> **The data**
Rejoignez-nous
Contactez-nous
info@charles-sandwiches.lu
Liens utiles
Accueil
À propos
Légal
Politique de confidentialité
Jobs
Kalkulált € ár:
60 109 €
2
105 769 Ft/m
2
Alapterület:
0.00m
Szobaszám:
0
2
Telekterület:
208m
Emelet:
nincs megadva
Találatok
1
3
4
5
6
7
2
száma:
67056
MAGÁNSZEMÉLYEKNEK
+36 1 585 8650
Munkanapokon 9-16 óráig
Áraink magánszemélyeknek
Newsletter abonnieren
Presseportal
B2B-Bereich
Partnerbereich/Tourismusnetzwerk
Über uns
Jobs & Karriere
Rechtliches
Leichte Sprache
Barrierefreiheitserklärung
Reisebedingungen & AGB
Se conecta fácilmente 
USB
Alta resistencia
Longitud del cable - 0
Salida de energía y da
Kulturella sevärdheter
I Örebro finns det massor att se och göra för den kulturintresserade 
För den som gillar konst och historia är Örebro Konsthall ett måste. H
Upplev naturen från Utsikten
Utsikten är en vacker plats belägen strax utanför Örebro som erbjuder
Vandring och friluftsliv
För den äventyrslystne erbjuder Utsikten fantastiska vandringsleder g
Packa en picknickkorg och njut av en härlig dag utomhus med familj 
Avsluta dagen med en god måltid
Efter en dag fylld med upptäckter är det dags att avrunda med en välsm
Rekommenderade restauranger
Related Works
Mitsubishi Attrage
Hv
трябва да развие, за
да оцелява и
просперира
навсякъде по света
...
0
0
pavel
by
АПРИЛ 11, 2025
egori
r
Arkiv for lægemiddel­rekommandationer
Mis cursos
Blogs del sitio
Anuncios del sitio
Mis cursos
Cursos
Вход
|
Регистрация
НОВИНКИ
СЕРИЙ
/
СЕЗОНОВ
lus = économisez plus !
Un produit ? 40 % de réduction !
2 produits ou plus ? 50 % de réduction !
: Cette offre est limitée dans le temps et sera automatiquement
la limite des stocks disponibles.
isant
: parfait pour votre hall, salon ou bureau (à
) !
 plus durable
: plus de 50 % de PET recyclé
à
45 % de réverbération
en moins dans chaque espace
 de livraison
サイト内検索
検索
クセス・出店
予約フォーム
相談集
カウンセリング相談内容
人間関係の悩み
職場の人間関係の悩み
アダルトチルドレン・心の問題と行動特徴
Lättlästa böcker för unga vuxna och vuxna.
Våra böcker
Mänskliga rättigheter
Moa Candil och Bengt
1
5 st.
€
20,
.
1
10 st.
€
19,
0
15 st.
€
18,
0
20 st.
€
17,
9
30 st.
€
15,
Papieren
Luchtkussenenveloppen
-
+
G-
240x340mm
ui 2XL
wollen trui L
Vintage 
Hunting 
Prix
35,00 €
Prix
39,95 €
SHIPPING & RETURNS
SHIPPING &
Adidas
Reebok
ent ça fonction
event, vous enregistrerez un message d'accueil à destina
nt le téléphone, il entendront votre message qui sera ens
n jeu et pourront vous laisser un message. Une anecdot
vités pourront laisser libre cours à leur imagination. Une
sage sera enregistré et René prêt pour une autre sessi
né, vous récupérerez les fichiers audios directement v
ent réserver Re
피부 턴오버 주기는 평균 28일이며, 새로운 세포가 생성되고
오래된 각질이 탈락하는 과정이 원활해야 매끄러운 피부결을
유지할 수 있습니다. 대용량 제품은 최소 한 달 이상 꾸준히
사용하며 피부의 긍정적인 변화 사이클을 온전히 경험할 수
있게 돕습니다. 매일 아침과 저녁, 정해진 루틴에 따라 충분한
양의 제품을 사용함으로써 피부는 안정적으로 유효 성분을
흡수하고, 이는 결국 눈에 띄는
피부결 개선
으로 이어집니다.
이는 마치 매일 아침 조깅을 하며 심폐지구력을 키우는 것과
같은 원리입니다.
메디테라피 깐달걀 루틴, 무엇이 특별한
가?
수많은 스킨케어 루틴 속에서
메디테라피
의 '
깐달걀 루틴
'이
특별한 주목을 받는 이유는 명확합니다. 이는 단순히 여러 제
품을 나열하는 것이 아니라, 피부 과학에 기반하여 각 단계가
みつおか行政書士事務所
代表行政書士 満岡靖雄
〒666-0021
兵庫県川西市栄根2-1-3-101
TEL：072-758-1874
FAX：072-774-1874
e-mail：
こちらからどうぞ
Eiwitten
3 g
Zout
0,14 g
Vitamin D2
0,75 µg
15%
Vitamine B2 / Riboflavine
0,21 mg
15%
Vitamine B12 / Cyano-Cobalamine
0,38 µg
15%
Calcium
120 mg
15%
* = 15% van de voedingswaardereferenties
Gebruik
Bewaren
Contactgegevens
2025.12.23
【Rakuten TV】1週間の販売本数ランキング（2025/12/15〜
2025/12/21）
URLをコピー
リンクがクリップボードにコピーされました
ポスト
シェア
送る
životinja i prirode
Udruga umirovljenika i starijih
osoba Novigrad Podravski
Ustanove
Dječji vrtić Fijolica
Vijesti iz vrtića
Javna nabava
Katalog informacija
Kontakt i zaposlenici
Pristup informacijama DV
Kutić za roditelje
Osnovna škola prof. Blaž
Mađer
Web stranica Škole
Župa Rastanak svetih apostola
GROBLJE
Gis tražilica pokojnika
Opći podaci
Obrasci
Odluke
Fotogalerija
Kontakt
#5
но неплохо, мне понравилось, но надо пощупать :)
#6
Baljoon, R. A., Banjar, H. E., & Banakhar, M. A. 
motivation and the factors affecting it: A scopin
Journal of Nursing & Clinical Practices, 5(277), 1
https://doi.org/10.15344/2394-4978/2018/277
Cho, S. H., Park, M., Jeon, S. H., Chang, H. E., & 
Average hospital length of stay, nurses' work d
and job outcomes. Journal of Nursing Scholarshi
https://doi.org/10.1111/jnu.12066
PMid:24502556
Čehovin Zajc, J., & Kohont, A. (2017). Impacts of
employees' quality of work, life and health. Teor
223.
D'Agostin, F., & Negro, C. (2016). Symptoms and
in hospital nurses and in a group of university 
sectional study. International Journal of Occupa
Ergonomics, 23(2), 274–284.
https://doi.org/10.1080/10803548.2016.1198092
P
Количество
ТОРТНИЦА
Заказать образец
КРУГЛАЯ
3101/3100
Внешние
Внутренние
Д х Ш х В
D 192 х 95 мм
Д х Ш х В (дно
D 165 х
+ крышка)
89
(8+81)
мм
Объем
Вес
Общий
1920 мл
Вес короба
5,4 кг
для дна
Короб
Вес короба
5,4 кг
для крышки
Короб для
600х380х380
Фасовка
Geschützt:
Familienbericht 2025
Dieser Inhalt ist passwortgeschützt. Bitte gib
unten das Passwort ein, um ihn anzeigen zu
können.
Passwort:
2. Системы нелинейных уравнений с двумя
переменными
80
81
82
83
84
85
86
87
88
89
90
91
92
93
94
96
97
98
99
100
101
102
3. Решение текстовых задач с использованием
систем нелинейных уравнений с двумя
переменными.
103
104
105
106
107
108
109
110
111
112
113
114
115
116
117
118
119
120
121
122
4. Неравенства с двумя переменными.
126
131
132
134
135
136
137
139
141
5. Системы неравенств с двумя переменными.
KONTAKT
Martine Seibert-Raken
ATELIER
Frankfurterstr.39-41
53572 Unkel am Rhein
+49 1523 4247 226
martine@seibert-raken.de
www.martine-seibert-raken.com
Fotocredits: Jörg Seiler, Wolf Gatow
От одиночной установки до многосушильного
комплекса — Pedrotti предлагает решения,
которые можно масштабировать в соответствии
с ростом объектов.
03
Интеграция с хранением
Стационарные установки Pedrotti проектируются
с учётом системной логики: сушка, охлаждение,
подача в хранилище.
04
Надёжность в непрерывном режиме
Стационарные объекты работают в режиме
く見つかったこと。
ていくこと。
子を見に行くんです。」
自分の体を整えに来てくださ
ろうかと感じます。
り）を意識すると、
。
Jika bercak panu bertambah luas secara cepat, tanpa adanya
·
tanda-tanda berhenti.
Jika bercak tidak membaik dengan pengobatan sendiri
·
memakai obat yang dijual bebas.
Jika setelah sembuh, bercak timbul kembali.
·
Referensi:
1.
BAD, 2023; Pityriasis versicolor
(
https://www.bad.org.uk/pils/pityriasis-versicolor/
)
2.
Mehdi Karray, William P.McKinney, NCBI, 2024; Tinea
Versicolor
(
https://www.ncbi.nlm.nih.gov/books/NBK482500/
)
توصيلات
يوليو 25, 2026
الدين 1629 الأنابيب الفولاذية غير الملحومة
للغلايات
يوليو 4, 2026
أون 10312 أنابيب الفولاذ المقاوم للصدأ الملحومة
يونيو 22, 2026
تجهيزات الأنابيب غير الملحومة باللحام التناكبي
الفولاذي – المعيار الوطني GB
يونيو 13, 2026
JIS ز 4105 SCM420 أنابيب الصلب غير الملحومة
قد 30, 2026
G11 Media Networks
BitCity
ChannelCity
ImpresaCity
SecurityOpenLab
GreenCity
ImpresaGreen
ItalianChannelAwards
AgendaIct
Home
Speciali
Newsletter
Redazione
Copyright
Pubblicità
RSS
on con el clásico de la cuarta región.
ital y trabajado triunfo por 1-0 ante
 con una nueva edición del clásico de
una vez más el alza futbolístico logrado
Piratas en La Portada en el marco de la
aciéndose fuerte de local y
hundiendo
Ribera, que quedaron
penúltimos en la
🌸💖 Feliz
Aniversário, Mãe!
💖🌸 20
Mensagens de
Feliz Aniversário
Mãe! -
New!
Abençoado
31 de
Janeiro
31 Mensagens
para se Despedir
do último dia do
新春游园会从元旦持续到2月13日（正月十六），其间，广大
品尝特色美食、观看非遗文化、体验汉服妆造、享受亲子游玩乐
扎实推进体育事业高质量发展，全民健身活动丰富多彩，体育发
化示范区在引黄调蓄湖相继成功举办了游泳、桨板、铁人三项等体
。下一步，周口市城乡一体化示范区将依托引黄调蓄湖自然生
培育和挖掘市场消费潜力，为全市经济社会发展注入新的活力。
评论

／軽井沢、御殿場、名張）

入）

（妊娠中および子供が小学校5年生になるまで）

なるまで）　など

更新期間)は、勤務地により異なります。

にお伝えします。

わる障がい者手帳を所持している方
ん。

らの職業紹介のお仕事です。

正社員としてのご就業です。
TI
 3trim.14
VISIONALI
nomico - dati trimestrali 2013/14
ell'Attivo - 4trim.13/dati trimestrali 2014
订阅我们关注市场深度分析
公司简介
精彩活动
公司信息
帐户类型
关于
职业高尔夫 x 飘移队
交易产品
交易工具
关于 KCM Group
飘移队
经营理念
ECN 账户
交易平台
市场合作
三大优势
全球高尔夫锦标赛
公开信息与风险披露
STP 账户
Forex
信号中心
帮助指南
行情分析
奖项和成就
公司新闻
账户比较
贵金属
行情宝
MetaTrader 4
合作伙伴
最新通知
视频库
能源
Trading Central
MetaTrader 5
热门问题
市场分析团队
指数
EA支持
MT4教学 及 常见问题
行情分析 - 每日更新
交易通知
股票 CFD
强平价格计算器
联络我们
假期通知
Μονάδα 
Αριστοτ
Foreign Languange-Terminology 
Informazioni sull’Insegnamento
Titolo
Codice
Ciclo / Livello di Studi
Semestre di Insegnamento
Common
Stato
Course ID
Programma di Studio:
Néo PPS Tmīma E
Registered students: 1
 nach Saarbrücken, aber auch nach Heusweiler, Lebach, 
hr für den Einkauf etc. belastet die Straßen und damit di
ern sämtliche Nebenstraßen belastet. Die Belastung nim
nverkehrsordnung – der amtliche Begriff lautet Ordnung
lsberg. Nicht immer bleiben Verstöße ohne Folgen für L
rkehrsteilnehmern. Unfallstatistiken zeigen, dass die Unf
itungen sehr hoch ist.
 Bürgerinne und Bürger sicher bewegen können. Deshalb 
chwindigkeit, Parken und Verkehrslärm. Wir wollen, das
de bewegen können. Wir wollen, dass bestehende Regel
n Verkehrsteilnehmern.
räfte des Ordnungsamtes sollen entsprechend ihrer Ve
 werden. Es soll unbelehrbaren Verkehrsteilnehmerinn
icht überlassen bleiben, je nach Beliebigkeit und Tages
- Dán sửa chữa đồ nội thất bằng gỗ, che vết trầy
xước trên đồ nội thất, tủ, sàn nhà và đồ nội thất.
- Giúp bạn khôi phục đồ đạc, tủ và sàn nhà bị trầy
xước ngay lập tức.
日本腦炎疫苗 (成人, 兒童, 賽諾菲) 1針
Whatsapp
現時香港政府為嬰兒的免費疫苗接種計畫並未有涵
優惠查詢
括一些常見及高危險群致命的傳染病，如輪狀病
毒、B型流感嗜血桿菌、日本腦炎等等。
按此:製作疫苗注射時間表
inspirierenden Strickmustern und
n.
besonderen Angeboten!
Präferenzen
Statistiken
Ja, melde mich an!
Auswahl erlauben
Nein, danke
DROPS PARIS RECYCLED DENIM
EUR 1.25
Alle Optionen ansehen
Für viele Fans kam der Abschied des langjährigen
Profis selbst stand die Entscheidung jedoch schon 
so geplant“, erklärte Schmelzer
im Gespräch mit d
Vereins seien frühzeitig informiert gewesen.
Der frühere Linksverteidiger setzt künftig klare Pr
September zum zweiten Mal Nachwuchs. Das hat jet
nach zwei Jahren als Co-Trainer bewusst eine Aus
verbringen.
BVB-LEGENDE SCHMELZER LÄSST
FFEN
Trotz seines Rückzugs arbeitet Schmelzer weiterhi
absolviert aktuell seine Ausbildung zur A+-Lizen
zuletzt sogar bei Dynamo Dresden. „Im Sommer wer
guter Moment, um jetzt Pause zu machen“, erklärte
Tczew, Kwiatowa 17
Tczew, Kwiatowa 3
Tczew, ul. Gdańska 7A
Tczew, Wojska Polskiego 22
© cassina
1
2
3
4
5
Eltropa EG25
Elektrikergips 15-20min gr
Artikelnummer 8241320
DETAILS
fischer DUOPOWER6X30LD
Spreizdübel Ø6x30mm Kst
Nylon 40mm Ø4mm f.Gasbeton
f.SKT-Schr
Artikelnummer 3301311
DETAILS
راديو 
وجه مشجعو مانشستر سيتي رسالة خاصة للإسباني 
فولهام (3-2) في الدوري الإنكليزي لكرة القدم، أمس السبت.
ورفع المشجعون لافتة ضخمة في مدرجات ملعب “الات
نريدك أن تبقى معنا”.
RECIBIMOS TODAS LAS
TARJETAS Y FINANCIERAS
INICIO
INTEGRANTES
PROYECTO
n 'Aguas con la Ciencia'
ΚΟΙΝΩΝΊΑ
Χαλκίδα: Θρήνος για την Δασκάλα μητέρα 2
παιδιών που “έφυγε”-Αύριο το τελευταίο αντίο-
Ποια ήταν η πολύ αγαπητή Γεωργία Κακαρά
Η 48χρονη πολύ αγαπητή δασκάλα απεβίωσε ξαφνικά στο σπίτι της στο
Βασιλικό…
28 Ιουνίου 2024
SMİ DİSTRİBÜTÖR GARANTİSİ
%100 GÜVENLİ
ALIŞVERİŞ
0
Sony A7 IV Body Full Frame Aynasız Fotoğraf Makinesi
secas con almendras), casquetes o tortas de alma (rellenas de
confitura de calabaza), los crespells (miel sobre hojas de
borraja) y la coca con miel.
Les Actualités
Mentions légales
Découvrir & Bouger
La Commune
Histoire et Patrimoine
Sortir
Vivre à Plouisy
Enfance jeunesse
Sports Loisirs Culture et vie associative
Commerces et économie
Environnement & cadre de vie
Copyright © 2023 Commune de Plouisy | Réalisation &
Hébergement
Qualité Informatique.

> **Work required**
Repeat only the lines from the one holding "ورفع المشجعون لافتة" through the last line of the data.

> **Exercise answer**
ورفع المشجعون لافتة ضخمة في مدرجات ملعب “الات
نريدك أن تبقى معنا”.
RECIBIMOS TODAS LAS
TARJETAS Y FINANCIERAS
INICIO
INTEGRANTES
PROYECTO
n 'Aguas con la Ciencia'
ΚΟΙΝΩΝΊΑ
Χαλκίδα: Θρήνος για την Δασκάλα μητέρα 2
παιδιών που “έφυγε”-Αύριο το τελευταίο αντίο-
Ποια ήταν η πολύ αγαπητή Γεωργία Κακαρά
Η 48χρονη πολύ αγαπητή δασκάλα απεβίωσε ξαφνικά στο σπίτι της στο
Βασιλικό…
28 Ιουνίου 2024
SMİ DİSTRİBÜTÖR GARANTİSİ
%100 GÜVENLİ
ALIŞVERİŞ
0
Sony A7 IV Body Full Frame Aynasız Fotoğraf Makinesi
secas con almendras), casquetes o tortas de alma (rellenas de
confitura de calabaza), los crespells (miel sobre hojas de
borraja) y la coca con miel.
Les Actualités
Mentions légales
Découvrir & Bouger
La Commune
Histoire et Patrimoine
Sortir
Vivre à Plouisy
Enfance jeunesse
Sports Loisirs Culture et vie associative
Commerces et économie
Environnement & cadre de vie
Copyright © 2023 Commune de Plouisy | Réalisation &
Hébergement
Qualité Informatique.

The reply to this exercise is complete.